IPhone users should be careful: Security researchers are currently warning there is a serious vulnerability in Apple’s popular AirDrop feature. Attackers could take advantage of a protocol flaw here to gain access to user data.
Apple users can wirelessly share files such as photos or videos with each other using the AirDrop feature. New study However, TU Darmstadt is now showing that even uninvited guests can access user data via a software vulnerability.
To make sure files are only shared with contacts, AirDrop verifies this before transferring Iphone Or iPads, cell phone number and email address of the other person and compare it with the data stored in the contact book.
However, as the researchers explain, attackers can use this mechanism to gain access to user data – even if it is not stored as a contact with the user. The only thing attackers need is a WiFi-enabled device close to the victim.

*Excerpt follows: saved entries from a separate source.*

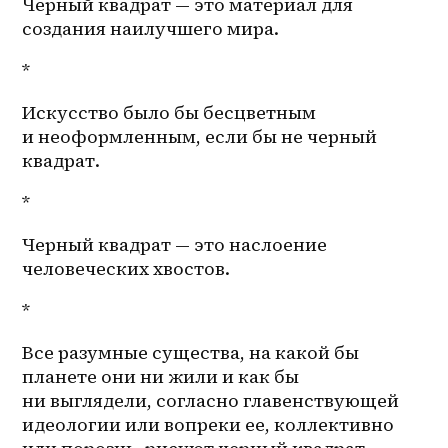
Черный квадрат — это материал для 
создания наилучшего мира.
*
Искусство было бы бесцветным 
и неоформленным, если бы не черный 
квадрат.
*
Черный квадрат — это наслоение 
человеческих хвостов.
* 
Все разумные существа, на какой бы 
планете они ни жили и как бы 
ни выглядели, согласно главенствующей 
идеологии или вопреки ее, коллективно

Apple: A vulnerability in iPhones and its partners has been known for two years
If the share menu opens on iPhone or iPad devices, the contact details involved will be hashed – this ensures authentication on other devices with AirDrop. But as the researchers write, this is not sufficient protection for user data. Attackers can count encrypted data back in milliseconds and thus exploit it.
According to security researchers, this security hole has been known to Apple for about two years – but it hasn’t closed yet and is still active in the latest versions of iOS and macOS. According to the researchers, authentication is mainly possible without the unsecured hash value, which is why they developed their own and more secure authentication protocol.
As of now, users only have the option to block AirDrop completely via the “Restrictions” item in the Screen Time menu. AirDrop receipts can also be stopped with iOS and Co. , But when you open the share menu, the contact details in this case are still sent.